High-level models

Keras layer wrappers for common GraphNet model stacks.

class tf_gnns.models.graphnet.GNCellMLP(*args, **kwargs)[source]

Bases: Layer

Single GraphNet processing block implemented with MLPs.

This layer is close to MLPGraphNetwork from the graph_nets examples.

build(input_shape)[source]

call(g_)[source]: Run one GraphNet update step on a tensor dictionary.

class tf_gnns.models.graphnet.GraphNetMLP(*args, **kwargs)[source]

Bases: Layer

Encode-process-decode GraphNet model implemented with MLPs.

build(d_shapes)[source]

call(g_)[source]: Evaluate the full encode-process-decode GraphNet pipeline.

class tf_gnns.models.graphnet.GraphIndep(*args, **kwargs)[source]

Bases: Layer

Graph-independent block with optional global input handling.

build(input_shape)[source]

call(g_)[source]: Apply graph-independent transforms to nodes/edges/globals.

class tf_gnns.models.graphnet.GraphNetMPNN_MLP(*args, **kwargs)[source]

Bases: Layer

MLP-based MPNN without graph-level global state updates.

build(d_shapes)[source]: Build encoder, processor, and decoder GraphNet modules.

call(g_)[source]: Run the MPNN-style no-global encode-process-decode stack.

Backend-agnostic sparse GCN layers and models.

This module provides: - SparseGCNConv: a single graph convolution layer over GraphTuple-like

tensor dictionaries.

SparseGCN: a multi-layer stack for node-level prediction.

The implementation uses only keras.ops and backend facade ops from tf_gnns.backend_ops so it works across Keras backends.

class tf_gnns.models.gcn.SparseGCNConv(*args, **kwargs)[source]

Bases: Layer

Single sparse GCN convolution layer.

Inputs are expected to follow the graph tensor-dict format used by this repository (keys: nodes, senders, receivers, and counts).

This layer supports a paper-faithful update structure with a separate root transform, normalized neighborhood aggregation, and optional BatchNorm:

\[h_v^{l} = \sigma\left(\mathrm{Norm}\left( h_v^{l-1}W_r^l + \sum_{u \in \mathcal{N}(v) \cup \{v\}} \frac{1}{\sqrt{\hat d_u \hat d_v}} h_u^{l-1}W^l \right)\right)\]
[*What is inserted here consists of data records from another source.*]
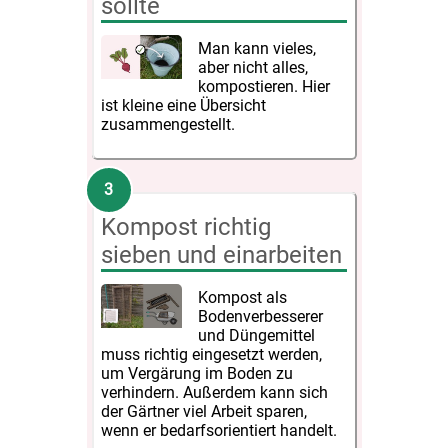
sollte
Man kann vieles,
aber nicht alles,
kompostieren. Hier
ist kleine eine Übersicht
zusammengestellt.
Kompost richtig
sieben und einarbeiten
Kompost als
Bodenverbesserer
und Düngemittel
muss richtig eingesetzt werden,
um Vergärung im Boden zu
verhindern. Außerdem kann sich
der Gärtner viel Arbeit sparen,
wenn er bedarfsorientiert handelt.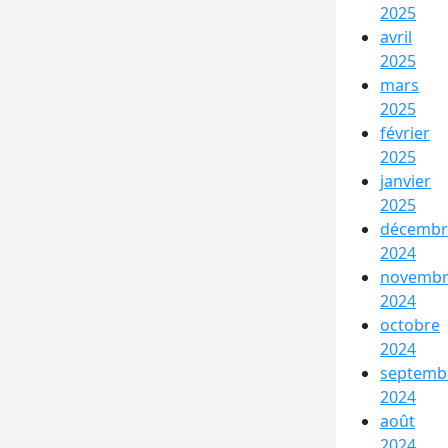
2025
avril
2025
mars
2025
février
2025
janvier
2025
décembr
2024
novemb
2024
octobre
2024
septemb
2024
août
2024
where dropout is typically applied by the outer SparseGCN stack.

Reference:: “Classic GNNs are Strong Baselines” (2024), https://arxiv.org/pdf/2406.08993

build(input_shape)[source]

call(d, training=False)[source]

class tf_gnns.models.gcn.SparseGCN(*args, **kwargs)[source]

Bases: Layer

Multi-layer sparse GCN stack for node-level representations.

This layer composes multiple SparseGCNConv blocks and applies optional dropout between hidden layers. By default, each convolution uses BatchNorm, matching the “Norm” term used in common strong-baseline GCN formulations. Inputs follow the graph tensor-dict structure used across tf_gnns:

nodes: node feature matrix with shape [N, F]
senders: source-node indices for edges, shape [E]
receivers: target-node indices for edges, shape [E]
edge_weights (optional): scalar edge weights, shape [E]
graph bookkeeping keys such as n_nodes/n_edges are passed through

The stack performs repeated message passing in sparse form. Each SparseGCNConv can add self-loops and symmetric normalization D^{-1/2} A D^{-1/2} (configurable).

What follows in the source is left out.